Stored data entries:
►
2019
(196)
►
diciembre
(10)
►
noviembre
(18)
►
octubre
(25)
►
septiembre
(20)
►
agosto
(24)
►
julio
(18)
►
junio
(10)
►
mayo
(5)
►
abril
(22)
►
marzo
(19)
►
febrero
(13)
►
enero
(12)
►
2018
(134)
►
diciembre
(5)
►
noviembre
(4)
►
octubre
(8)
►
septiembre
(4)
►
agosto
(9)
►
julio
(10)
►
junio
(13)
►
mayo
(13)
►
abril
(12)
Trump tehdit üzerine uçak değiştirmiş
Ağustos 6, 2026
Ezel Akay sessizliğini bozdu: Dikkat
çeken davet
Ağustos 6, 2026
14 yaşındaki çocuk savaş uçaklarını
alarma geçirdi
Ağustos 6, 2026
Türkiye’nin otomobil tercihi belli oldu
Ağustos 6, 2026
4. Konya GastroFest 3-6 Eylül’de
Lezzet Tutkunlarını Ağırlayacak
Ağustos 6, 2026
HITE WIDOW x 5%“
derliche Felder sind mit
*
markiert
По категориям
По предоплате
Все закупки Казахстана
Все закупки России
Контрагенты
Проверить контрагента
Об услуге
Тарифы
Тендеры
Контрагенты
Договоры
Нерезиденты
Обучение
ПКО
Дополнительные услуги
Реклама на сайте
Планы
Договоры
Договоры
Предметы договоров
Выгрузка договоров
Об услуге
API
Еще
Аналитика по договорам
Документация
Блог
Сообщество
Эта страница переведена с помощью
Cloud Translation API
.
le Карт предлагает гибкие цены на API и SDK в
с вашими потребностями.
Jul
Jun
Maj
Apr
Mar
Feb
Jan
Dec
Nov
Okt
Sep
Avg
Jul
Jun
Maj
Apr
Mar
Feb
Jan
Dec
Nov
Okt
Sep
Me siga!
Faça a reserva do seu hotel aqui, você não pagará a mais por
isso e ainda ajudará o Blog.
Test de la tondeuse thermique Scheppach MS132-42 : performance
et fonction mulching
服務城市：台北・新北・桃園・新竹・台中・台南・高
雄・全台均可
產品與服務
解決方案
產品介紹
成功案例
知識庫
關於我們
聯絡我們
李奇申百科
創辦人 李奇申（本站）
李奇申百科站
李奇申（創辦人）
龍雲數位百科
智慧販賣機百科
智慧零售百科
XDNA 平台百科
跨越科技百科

- [Prompt]
Using the data above, restate every record word for word.

- [Output of the exercise]
►
2019
(196)
►
diciembre
(10)
►
noviembre
(18)
►
octubre
(25)
►
septiembre
(20)
►
agosto
(24)
►
julio
(18)
►
junio
(10)
►
mayo
(5)
►
abril
(22)
►
marzo
(19)
►
febrero
(13)
►
enero
(12)
►
2018
(134)
►
diciembre
(5)
►
noviembre
(4)
►
octubre
(8)
►
septiembre
(4)
►
agosto
(9)
►
julio
(10)
►
junio
(13)
►
mayo
(13)
►
abril
(12)
Trump tehdit üzerine uçak değiştirmiş
Ağustos 6, 2026
Ezel Akay sessizliğini bozdu: Dikkat
çeken davet
Ağustos 6, 2026
14 yaşındaki çocuk savaş uçaklarını
alarma geçirdi
Ağustos 6, 2026
Türkiye’nin otomobil tercihi belli oldu
Ağustos 6, 2026
4. Konya GastroFest 3-6 Eylül’de
Lezzet Tutkunlarını Ağırlayacak
Ağustos 6, 2026
HITE WIDOW x 5%“
derliche Felder sind mit
*
markiert
По категориям
По предоплате
Все закупки Казахстана
Все закупки России
Контрагенты
Проверить контрагента
Об услуге
Тарифы
Тендеры
Контрагенты
Договоры
Нерезиденты
Обучение
ПКО
Дополнительные услуги
Реклама на сайте
Планы
Договоры
Договоры
Предметы договоров
Выгрузка договоров
Об услуге
API
Еще
Аналитика по договорам
Документация
Блог
Сообщество
Эта страница переведена с помощью
Cloud Translation API
.
le Карт предлагает гибкие цены на API и SDK в
с вашими потребностями.
Jul
Jun
Maj
Apr
Mar
Feb
Jan
Dec
Nov
Okt
Sep
Avg
Jul
Jun
Maj
Apr
Mar
Feb
Jan
Dec
Nov
Okt
Sep
Me siga!
Faça a reserva do seu hotel aqui, você não pagará a mais por
isso e ainda ajudará o Blog.
Test de la tondeuse thermique Scheppach MS132-42 : performance
et fonction mulching
服務城市：台北・新北・桃園・新竹・台中・台南・高
雄・全台均可
產品與服務
解決方案
產品介紹
成功案例
知識庫
關於我們
聯絡我們
李奇申百科
創辦人 李奇申（本站）
李奇申百科站
李奇申（創辦人）
龍雲數位百科
智慧販賣機百科
智慧零售百科
XDNA 平台百科
跨越科技百科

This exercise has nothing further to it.